Task instructions:
Among the entries below, find the lines with the word "transferencia" and return them.
--- Data for review ---
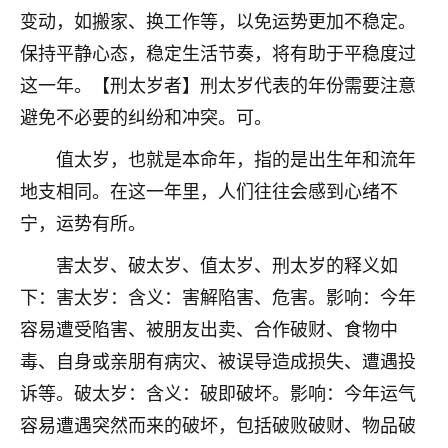
刚找老师做了补财库，希望财运更好一点！
变动，如搬家、换工作等，以免运势更加不稳定。
18
保持平静心态，稳定生活节奏，将有助于平稳度过
2小时前 来自海南
这一年。【刑太岁者】刑太岁代表的年份需要注意
梦醒时分
避免不必要的纠纷和冲突。可。
我女儿高二叛逆，大半年不上学，一说她就要死要活
的，把我们两口子愁的不行，朋友给我推荐的慧来老
值太岁，也就是本命年，指的是出生年和流年
师，一开始我是病急乱投医，这半年来，法事一个个
地支相同。在这一年里，人们往往会感到心绪不
做完，我女儿跟变了个人一样，不期望她能考多好的
大学，只要能安安稳稳的把书读了，身体心理都健健
宁，运势有所。
康康的我就很知足了！
害太岁、破太岁、值太岁、刑太岁的释义如
鹿森
：可怜天下父母心啊！
下：害太岁：含义：害解陷害、危害。影响：今年
容易遭受陷害、被朋友出卖、合作破财、食物中
16
3小时前 来自河北
毒、自身或亲朋有病灾、被误导造成损失、遭遇投
付深
诉等。破太岁：含义：破即破坏。影响：今年运气
我是公司人事调整，有升迁机会，但同时竞争的我们
容易遭遇突然而来的破坏，包括破败破财、物品破
三个，找老师的时候是抱着侥幸心理，没想到老师看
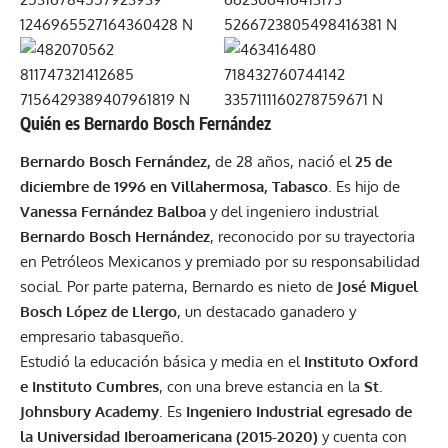
Quién es Bernardo Bosch Fernández
Bernardo Bosch Fernández,
de 28 años, nació el
25 de
diciembre de 1996 en Villahermosa, Tabasco
. Es hijo de
Vanessa Fernández Balboa
y del ingeniero industrial
Bernardo Bosch Hernández
, reconocido por su trayectoria
en Petróleos Mexicanos y premiado por su responsabilidad
social. Por parte paterna, Bernardo es nieto de
José Miguel
Bosch López de Llergo
, un destacado ganadero y
empresario tabasqueño.
Estudió la educación básica y media en el
Instituto Oxford
e Instituto Cumbres
, con una breve estancia en la
St.
Johnsbury Academy
. Es
Ingeniero Industrial egresado de
la Universidad Iberoamericana (2015-2020)
y cuenta con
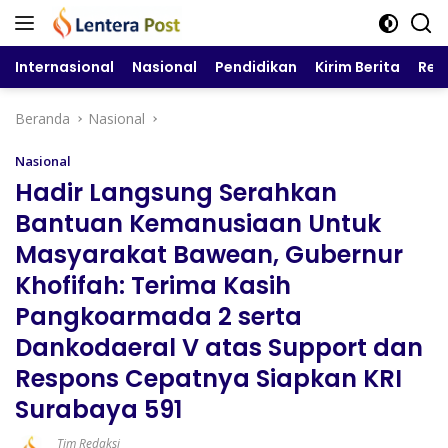
Langsung
ke
konten
Internasional
Nasional
Pendidikan
Kirim Berita
Reg
Beranda
Nasional
Nasional
Hadir Langsung Serahkan
Bantuan Kemanusiaan Untuk
Masyarakat Bawean, Gubernur
Khofifah: Terima Kasih
Pangkoarmada 2 serta
Dankodaeral V atas Support dan
Respons Cepatnya Siapkan KRI
Surabaya 591
Tim Redaksi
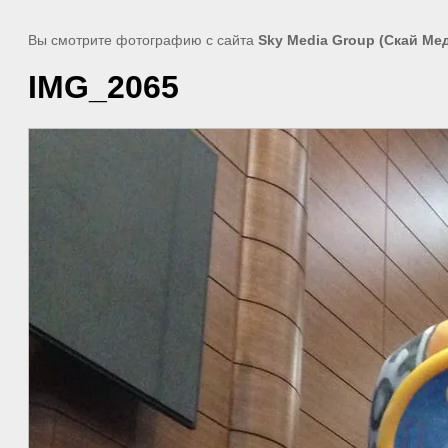
Вы смотрите фотографию с сайта
Sky Media Group (Скай Ме
IMG_2065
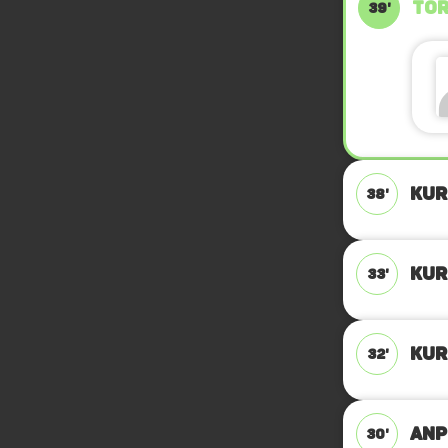
TOR
39'
KUR
38'
KUR
33'
KUR
32'
ANPF
30'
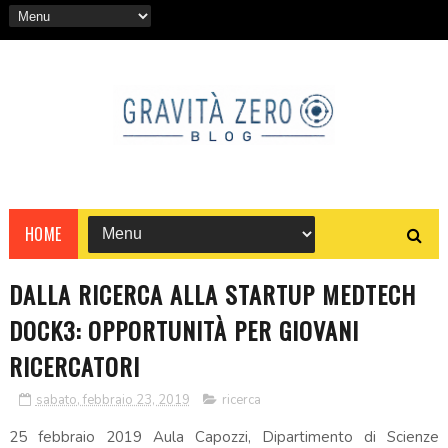
HOME
DALLA RICERCA ALLA STARTUP MEDTECH
DOCK3: OPPORTUNITÀ PER GIOVANI
RICERCATORI
sabato, febbraio 23, 2019
ricerca
25 febbraio 2019 Aula Capozzi, Dipartimento di Scienze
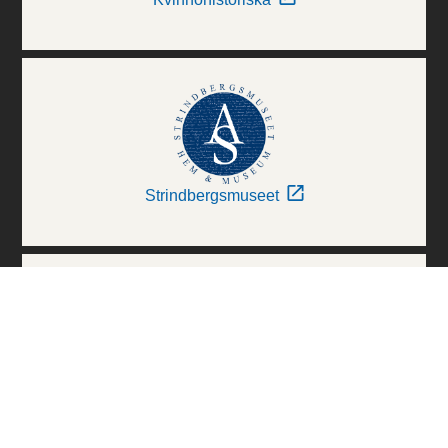
Strindbergsmuseet
Thielska Galleriet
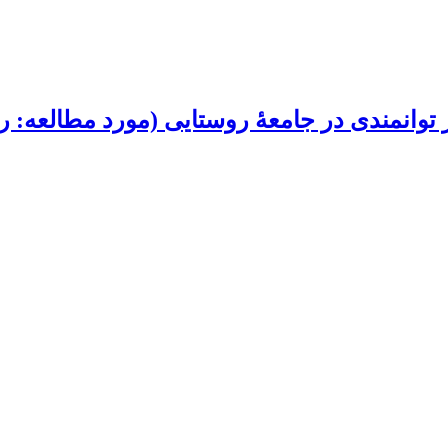
 توانمندی در جامعۀ روستایی (مورد مطالعه: 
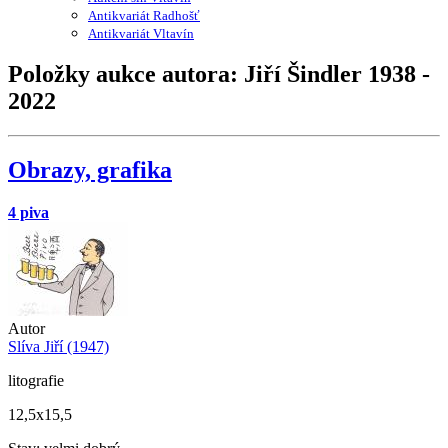
Antikvariát Radhošť
Antikvariát Vltavín
Položky aukce autora: Jiří Šindler 1938 -
2022
Obrazy, grafika
4 piva
Autor
Slíva Jiří (1947)
litografie
12,5x15,5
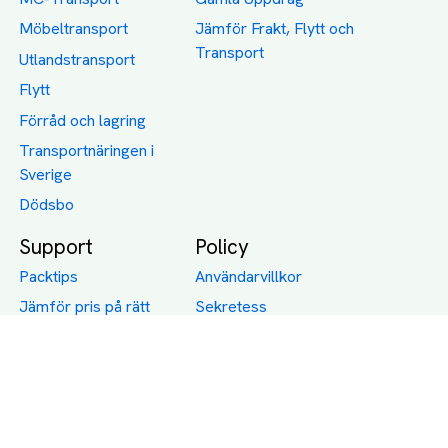
Möbeltransport
Jämför Frakt, Flytt och
Transport
Utlandstransport
Flytt
Förråd och lagring
Transportnäringen i
Sverige
Dödsbo
Support
Policy
Packtips
Användarvillkor
Jämför pris på rätt
Sekretess
sätt
Om Assist
FAQ
Hållbara Transporter
RUT-avdrag för
transporter
Företagsfrakt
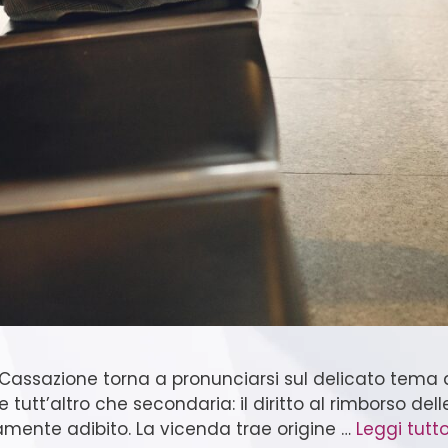
 Cassazione torna a pronunciarsi sul delicato tema 
tutt’altro che secondaria: il diritto al rimborso del
mente adibito. La vicenda trae origine …
Leggi tutt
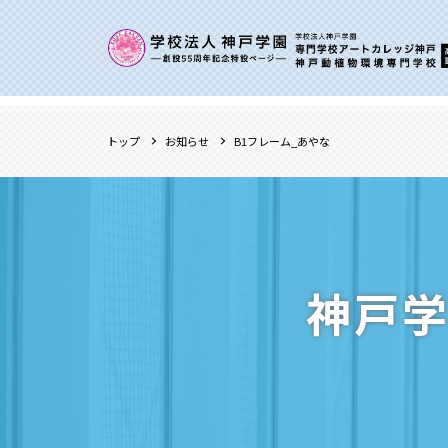
トップ
お知らせ
B1フレーム_あやな
神戸学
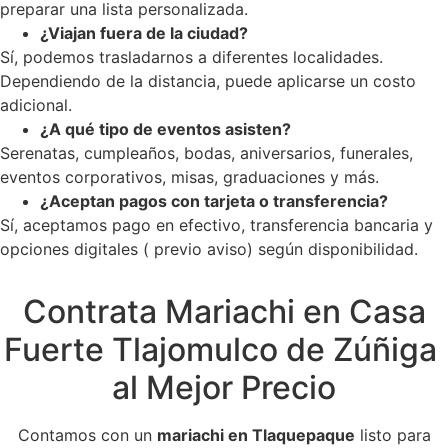
preparar una lista personalizada.
¿Viajan fuera de la ciudad?
Sí, podemos trasladarnos a diferentes localidades.
Dependiendo de la distancia, puede aplicarse un costo
adicional.
¿A qué tipo de eventos asisten?
Serenatas, cumpleaños, bodas, aniversarios, funerales,
eventos corporativos, misas, graduaciones y más.
¿Aceptan pagos con tarjeta o transferencia?
Sí, aceptamos pago en efectivo, transferencia bancaria y
opciones digitales ( previo aviso) según disponibilidad.
Contrata Mariachi en Casa
Fuerte Tlajomulco de Zúñiga
al Mejor Precio
Contamos con un
mariachi en Tlaquepaque
listo para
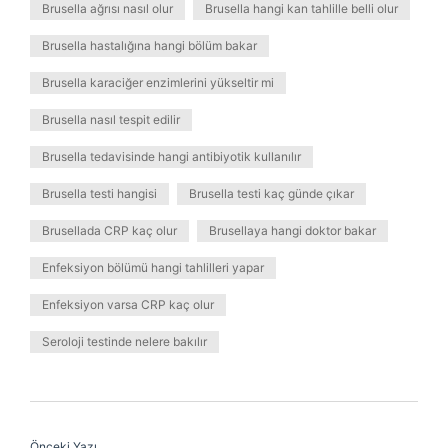
Brusella ağrısı nasıl olur
Brusella hangi kan tahlille belli olur
Brusella hastalığına hangi bölüm bakar
Brusella karaciğer enzimlerini yükseltir mi
Brusella nasıl tespit edilir
Brusella tedavisinde hangi antibiyotik kullanılır
Brusella testi hangisi
Brusella testi kaç günde çıkar
Brusellada CRP kaç olur
Brusellaya hangi doktor bakar
Enfeksiyon bölümü hangi tahlilleri yapar
Enfeksiyon varsa CRP kaç olur
Seroloji testinde nelere bakılır
Önceki Yazı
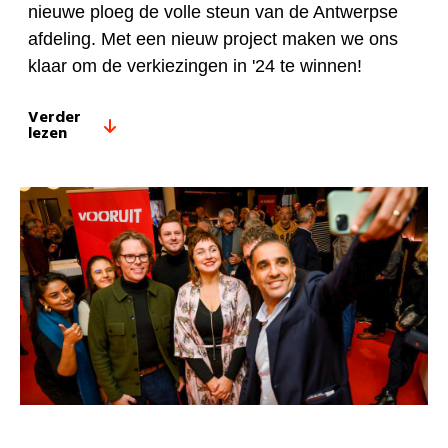
nieuwe ploeg de volle steun van de Antwerpse
afdeling. Met een nieuw project maken we ons
klaar om de verkiezingen in '24 te winnen!
Verder
lezen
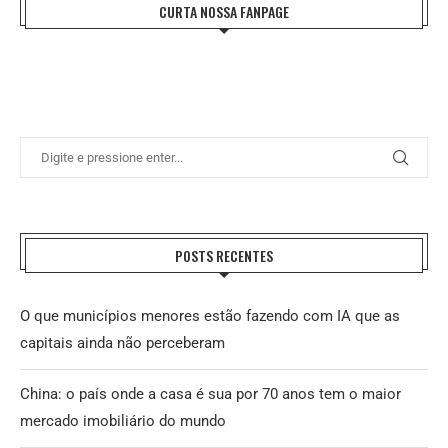
CURTA NOSSA FANPAGE
POSTS RECENTES
O que municípios menores estão fazendo com IA que as
capitais ainda não perceberam
China: o país onde a casa é sua por 70 anos tem o maior
mercado imobiliário do mundo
---
Response to the exercise:
¿Aceptan pagos con tarjeta o transferencia?
Sí, aceptamos pago en efectivo, transferencia bancaria y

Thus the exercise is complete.